_PROBLEM DETAILS_
Go through the data and copy each line where the string "transfert" appears.

-----

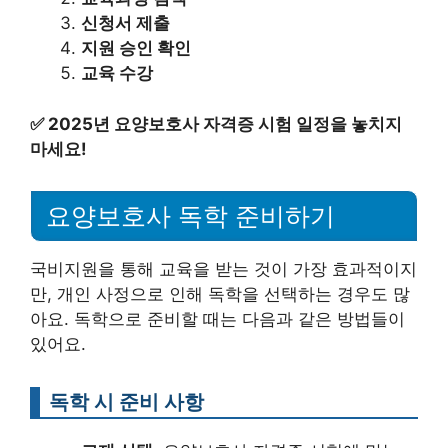
신청서 제출
지원 승인 확인
교육 수강
✅
2025년 요양보호사 자격증 시험 일정을 놓치지
마세요!
요양보호사 독학 준비하기
국비지원을 통해 교육을 받는 것이 가장 효과적이지
만, 개인 사정으로 인해 독학을 선택하는 경우도 많
아요. 독학으로 준비할 때는 다음과 같은 방법들이
있어요.
독학 시 준비 사항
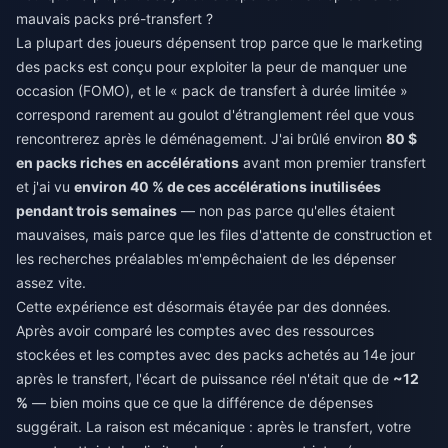
mauvais packs pré-transfert ?
La plupart des joueurs dépensent trop parce que le marketing
des packs est conçu pour exploiter la peur de manquer une
occasion (FOMO), et le « pack de transfert à durée limitée »
correspond rarement au goulot d'étranglement réel que vous
rencontrerez après le déménagement. J'ai brûlé environ
80 $
en packs riches en accélérations
avant mon premier transfert
et j'ai vu
environ 40 % de ces accélérations inutilisées
pendant trois semaines
— non pas parce qu'elles étaient
mauvaises, mais parce que les files d'attente de construction et
les recherches préalables m'empêchaient de les dépenser
assez vite.
Cette expérience est désormais étayée par des données.
Après avoir comparé les comptes avec des ressources
stockées et les comptes avec des packs achetés au 14e jour
après le transfert, l'écart de puissance réel n'était que de
~12
%
— bien moins que ce que la différence de dépenses
suggérait. La raison est mécanique : après le transfert, votre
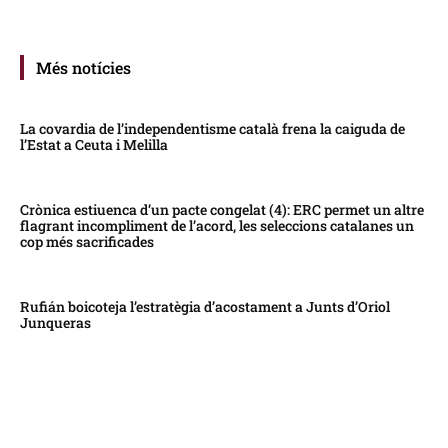
Més notícies
La covardia de l’independentisme català frena la caiguda de
l’Estat a Ceuta i Melilla
Crònica estiuenca d’un pacte congelat (4): ERC permet un altre
flagrant incompliment de l’acord, les seleccions catalanes un
cop més sacrificades
Rufián boicoteja l’estratègia d’acostament a Junts d’Oriol
Junqueras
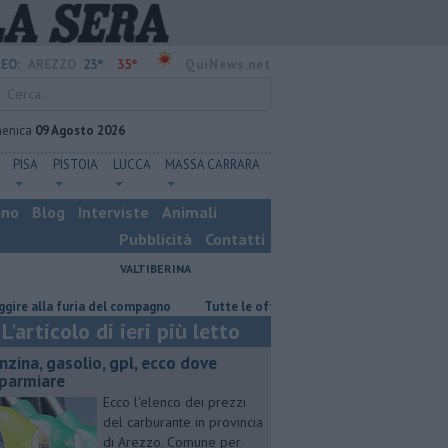
23°
35°
EO:
AREZZO
QuiNews.net
enica
09 Agosto 2026
PISA
PISTOIA
LUCCA
MASSA CARRARA
ino
Blog
Interviste
Animali
Pubblicità
Contatti
VALTIBERINA
a furia del compagno
​Tutte le offerte di lavoro in provincia di Arezzo
L'articolo di ieri più letto
enzina, gasolio, gpl, ecco dove
sparmiare
Ecco l'elenco dei prezzi
del carburante in provincia
di Arezzo. Comune per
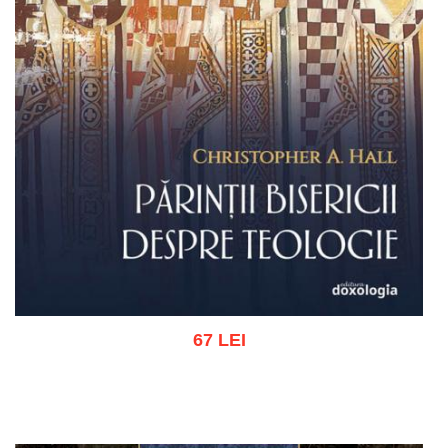
67 LEI
Adaugă în coș
Wishlist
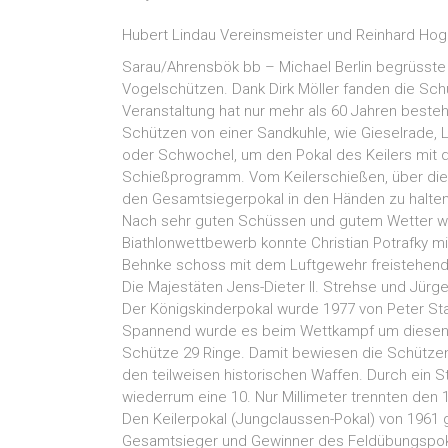
Hubert Lindau Vereinsmeister und Reinhard Ho
Sarau/Ahrensbök bb – Michael Berlin begrüsste 
Vogelschützen. Dank Dirk Möller fanden die Sch
Veranstaltung hat nur mehr als 60 Jahren best
Schützen von einer Sandkuhle, wie Gieselrade, 
oder Schwochel, um den Pokal des Keilers mit de
Schießprogramm. Vom Keilerschießen, über die
den Gesamtsiegerpokal in den Händen zu halten
Nach sehr guten Schüssen und gutem Wetter wu
Biathlonwettbewerb konnte Christian Potrafky m
Behnke schoss mit dem Luftgewehr freistehend d
Die Majestäten Jens-Dieter II. Strehse und Jürge
Der Königskinderpokal wurde 1977 von Peter S
Spannend wurde es beim Wettkampf um diesen Po
Schütze 29 Ringe. Damit bewiesen die Schützen
den teilweisen historischen Waffen. Durch ein
wiederrum eine 10. Nur Millimeter trennten den 1.
Den Keilerpokal (Jungclaussen-Pokal) von 1961 
Gesamtsieger und Gewinner des Feldübungspokal.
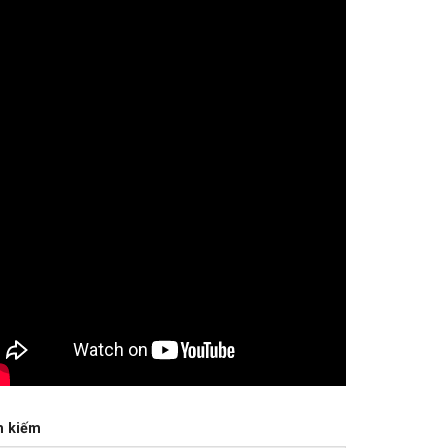
m kiếm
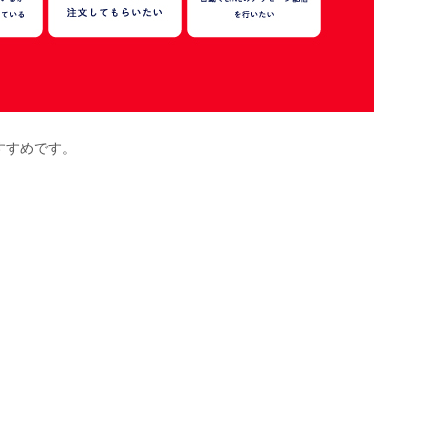
すすめです。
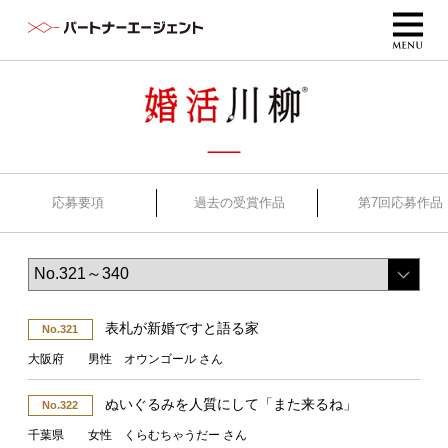
応募要項
過去の受賞作品
第7回応募作品
表札が新婚ですと語る家
No.321
大阪府 男性 オウンゴール さん
ぬいぐるみを人質にして「また来るね」
No.322
千葉県 女性 くらむちゃうだー さん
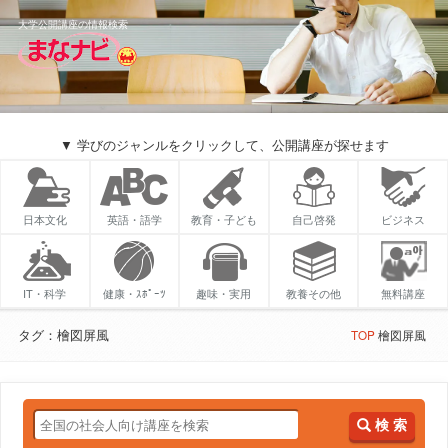
大学公開講座の情報検索
▼ 学びのジャンルをクリックして、公開講座が探せます
日本文化
英語・語学
教育・子ども
自己啓発
ビジネス
IT・科学
健康・ｽﾎﾟｰﾂ
趣味・実用
教養その他
無料講座
タグ：檜図屏風
TOP
檜図屏風
検 索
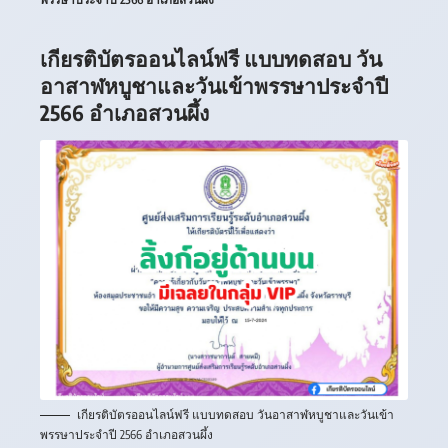
เกียรติบัตรออนไลน์ฟรี แบบทดสอบ วัน
อาสาฬหบูชาและวันเข้าพรรษาประจำปี
2566 อำเภอสวนผึ้ง
เกียรติบัตรออนไลน์ฟรี แบบทดสอบ วันอาสาฬหบูชาและวันเข้า
พรรษาประจำปี 2566 อำเภอสวนผึ้ง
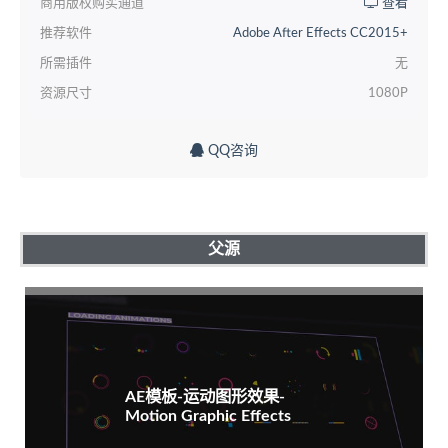
商用版权购买通道
查看
推荐软件
Adobe After Effects CC2015+
所需插件
无
资源尺寸
1080P
QQ咨询
父源
AE模板-运动图形效果-
Motion Graphic Effects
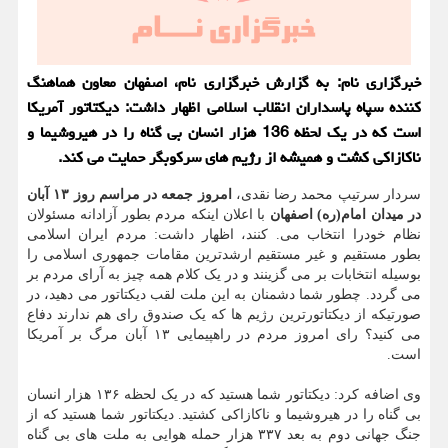
خبرگزاری نام: به گزارش خبرگزاری نام، اصفهان معاون هماهنگ
کننده سپاه پاسداران انقلاب اسلامی اظهار داشت: دیکتاتور آمریکا
است که در یک لحظه 136 هزار انسان بی گناه را در هیروشیما و
ناکازاکی کشت و همیشه از رژیم های سرکوبگر حمایت می کند.
سردار سرتیپ محمد رضا نقدی،
امروز جمعه در مراسم روز ۱۳ آبان
در میدان امام(ره) اصفهان
با اعلان اینکه مردم بطور آزادانه مسئولان
نظام خودرا انتخاب می. کنند، اظهار داشت: مردم ایران اسلامی
بطور مستقیم و غیر مستقیم ارشدترین مقامات جمهوری اسلامی را
بوسیله انتخابات بر می گزینند و در یک کلام همه چیز به آرای مردم بر
می گردد. چطور شما دشمنان به این ملت لقب دیکتاتور می دهید، در
صورتیکه از دیکتاتورترین رژیم ها که یک صندوق رای هم ندارند دفاع
می کنید؟ رای امروز مردم در راهپیمایی ۱۳ آبان مرگ بر آمریکا
است.
وی اضافه کرد: دیکتاتور شما هستید که در یک لحظه ۱۳۶ هزار انسان
بی گناه را در هیروشیما و ناکازاکی کشتید. دیکتاتور شما هستید که از
جنگ جهانی دوم به بعد ۳۳۷ هزار حمله هوایی به ملت های بی گناه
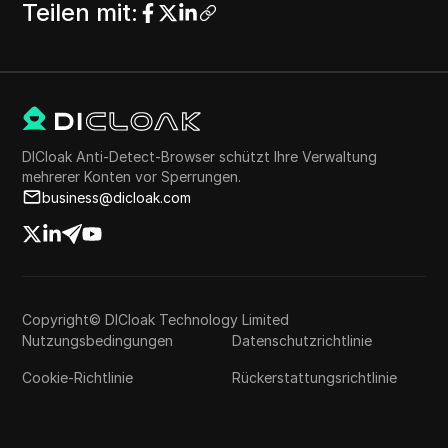
Teilen mit
:
DICloak Anti-Detect-Browser schützt Ihre Verwaltung
mehrerer Konten vor Sperrungen.
business@dicloak.com
Copyright© DICloak Technology Limited
Nutzungsbedingungen
Datenschutzrichtlinie
Cookie-Richtlinie
Rückerstattungsrichtlinie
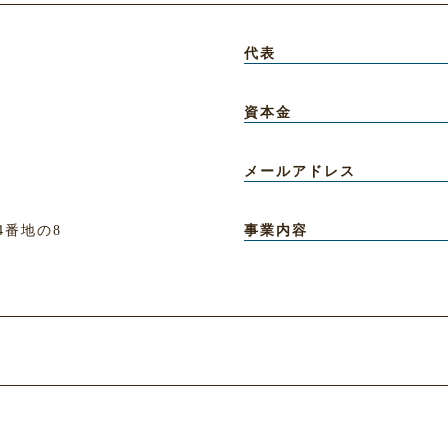
代表
資本金
メールアドレス
4番地の8
事業内容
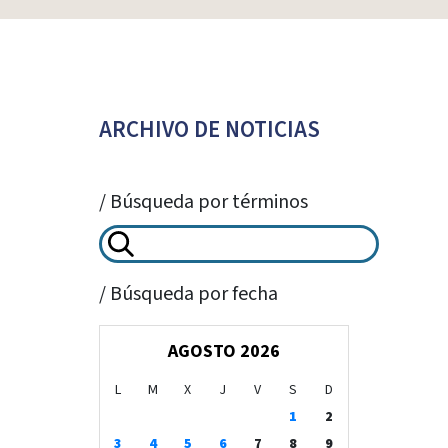
ARCHIVO DE NOTICIAS
/ Búsqueda por términos
/ Búsqueda por fecha
AGOSTO 2026
L
M
X
J
V
S
D
1
2
3
4
5
6
7
8
9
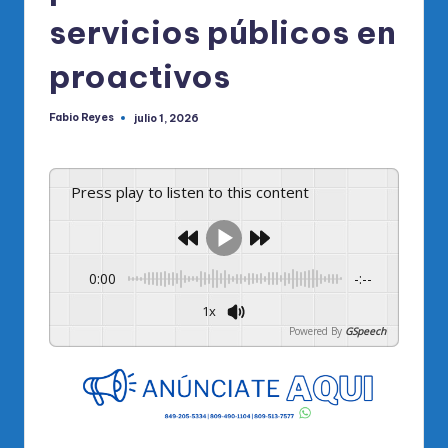
servicios públicos en
proactivos
Fabio Reyes
julio 1, 2026
Publicado
por
Press play to listen to this content
0:00
-:--
1x
Powered By
GSpeech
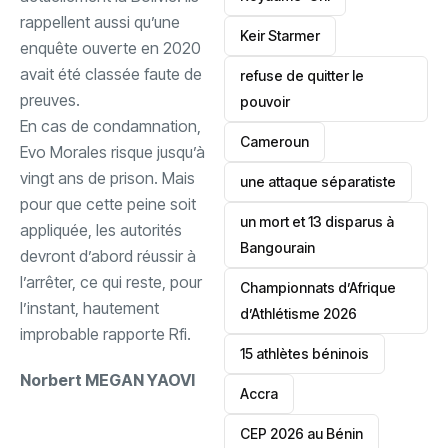
rappellent aussi qu’une
Keir Starmer
enquête ouverte en 2020
avait été classée faute de
refuse de quitter le
preuves.
pouvoir
‎En cas de condamnation,
‎Cameroun
Evo Morales risque jusqu’à
vingt ans de prison. Mais
une attaque séparatiste
pour que cette peine soit
un mort et 13 disparus à
appliquée, les autorités
Bangourain
devront d’abord réussir à
l’arrêter, ce qui reste, pour
‎Championnats d’Afrique
l’instant, hautement
d’Athlétisme 2026
improbable rapporte Rfi.
15 athlètes béninois
Norbert MEGAN YAOVI
Accra
‎CEP 2026 au Bénin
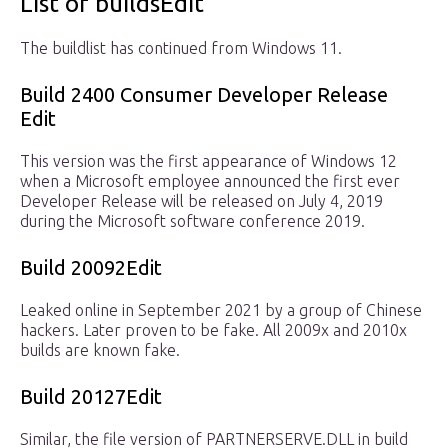
List of buildsEdit
The buildlist has continued from Windows 11.
Build 2400 Consumer Developer Release
Edit
This version was the first appearance of Windows 12
when a Microsoft employee announced the first ever
Developer Release will be released on July 4, 2019
during the Microsoft software conference 2019.
Build 20092Edit
Leaked online in September 2021 by a group of Chinese
hackers. Later proven to be fake. All 2009x and 2010x
builds are known fake.
Build 20127Edit
Similar, the file version of PARTNERSERVE.DLL in build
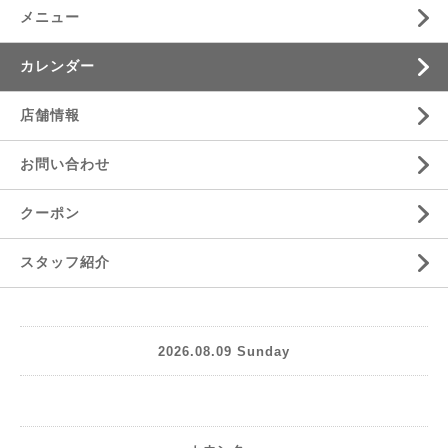
メニュー
カレンダー
店舗情報
お問い合わせ
クーポン
スタッフ紹介
2026.08.09 Sunday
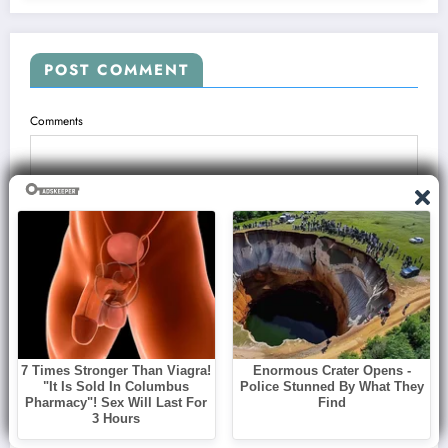
POST COMMENT
Comments
Name
Email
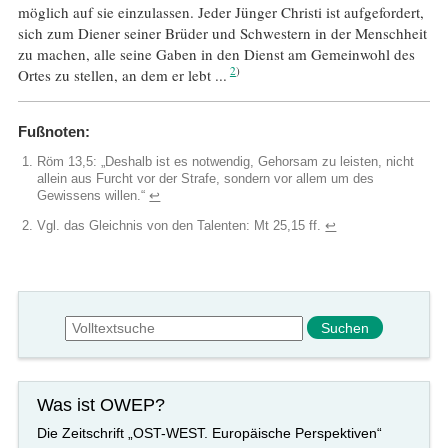
möglich auf sie einzulassen. Jeder Jünger Christi ist aufgefordert,
sich zum Diener seiner Brüder und Schwestern in der Menschheit
zu machen, alle seine Gaben in den Dienst am Gemeinwohl des
2
Ortes zu stellen, an dem er lebt ...
Fußnoten:
Röm 13,5: „Deshalb ist es notwendig, Gehorsam zu leisten, nicht
allein aus Furcht vor der Strafe, sondern vor allem um des
Gewissens willen.“
↩︎
Vgl. das Gleichnis von den Talenten: Mt 25,15 ff.
↩︎
Suchformular
Suche
Was ist OWEP?
Die Zeitschrift „OST-WEST. Europäische Perspektiven“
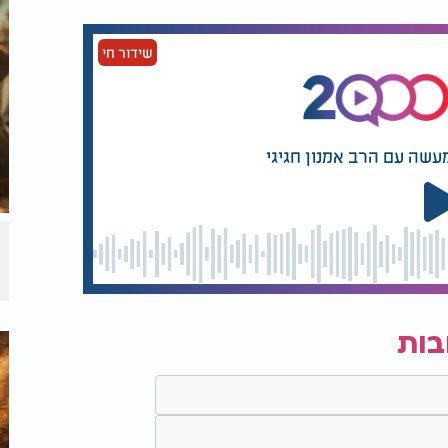
שידור חי
עשה עם הרב אמנון חגיגי
בות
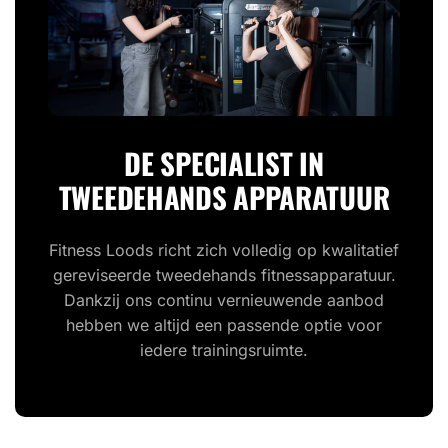
DE SPECIALIST IN
TWEEDEHANDS APPARATUUR
Fitness Loods richt zich volledig op kwalitatief
gereviseerde tweedehands fitnessapparatuur.
Dankzij ons continu vernieuwende aanbod
hebben we altijd een passende optie voor
iedere trainingsruimte.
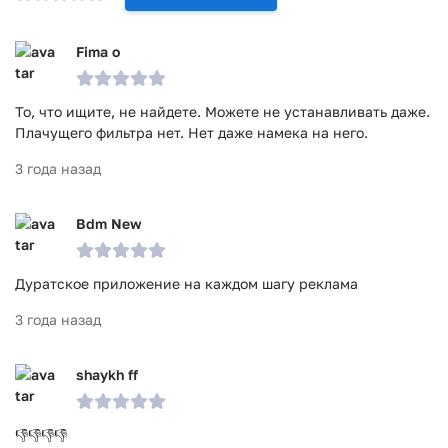
Fima o
То, что ищите, не найдете. Можете не устанавливать даже.
Плачущего фильтра нет. Нет даже намека на него.
3 года назад
Bdm New
Дуратское приложение на каждом шагу реклама
3 года назад
shaykh ff
👎👎👎👎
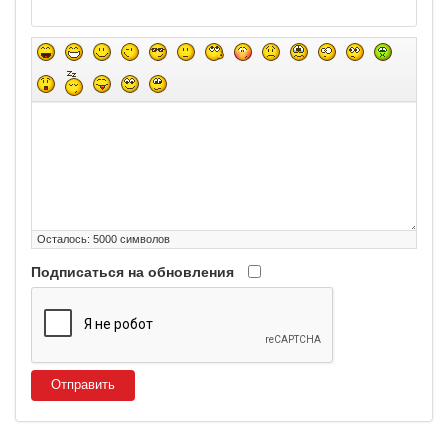
Осталось:
5000
символов
Подписаться на обновления
Отправить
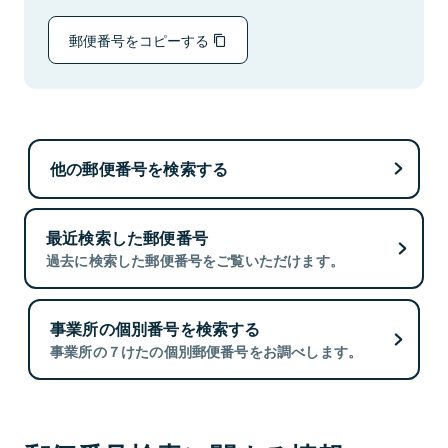
郵便番号をコピーする
他の郵便番号を検索する
最近検索した郵便番号
過去に検索した郵便番号をご覧いただけます。
事業所の個別番号を検索する
事業所の７けたの個別郵便番号をお調べします。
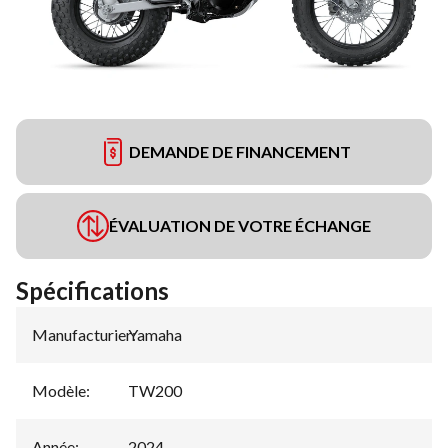
DEMANDE DE FINANCEMENT
ÉVALUATION DE VOTRE ÉCHANGE
Spécifications
Manufacturier
Yamaha
:
Modèle
:
TW200
Année
:
2024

-----

_ANSWER TO THIS PROBLEM_
mauvais packs pré-transfert ?
occasion (FOMO), et le « pack de transfert à durée limitée »
avant mon premier transfert
après le transfert, l'écart de puissance réel n'était que de
suggérait. La raison est mécanique : après le transfert, votre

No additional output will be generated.